WHAT THE TASK REQUIRES: Across the records that follow, count each line holding "правильно", and write only the total.

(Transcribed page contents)

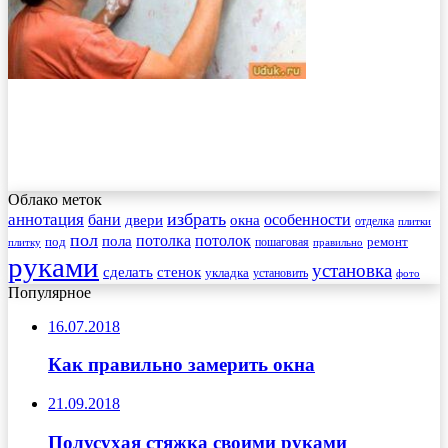
Облако меток
избрать
аннотация
бани
особенности
двери
окна
отделка
плитки
пол
пола
потолка
потолок
под
пошаговая
ремонт
плитку
правильно
руками
установка
сделать
стенок
укладка
установить
фото
Популярное
16.07.2018
Как правильно замерить окна
21.09.2018
Полусухая стяжка своими руками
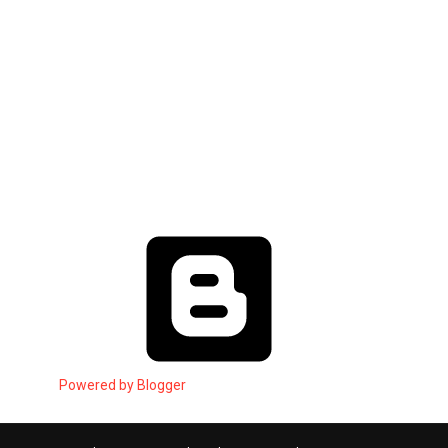
Powered by Blogger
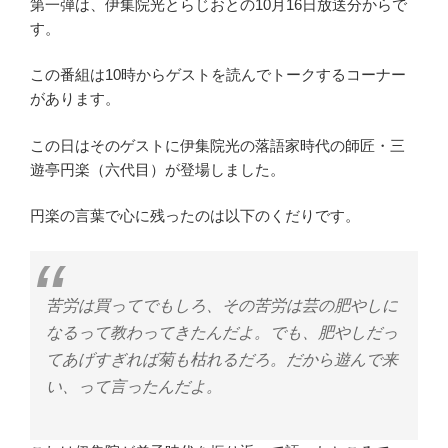
第一弾は、伊集院光とらじおとの10月16日放送分からで
す。
この番組は10時からゲストを読んでトークするコーナー
があります。
この日はそのゲストに伊集院光の落語家時代の師匠・三
遊亭円楽（六代目）が登場しました。
円楽の言葉で心に残ったのは以下のくだりです。
苦労は買ってでもしろ、その苦労は芸の肥やしに
なるって教わってきたんだよ。でも、肥やしだっ
てあげすぎれば菊も枯れるだろ。だから遊んで来
い、って言ったんだよ。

ANSWER BOX: 2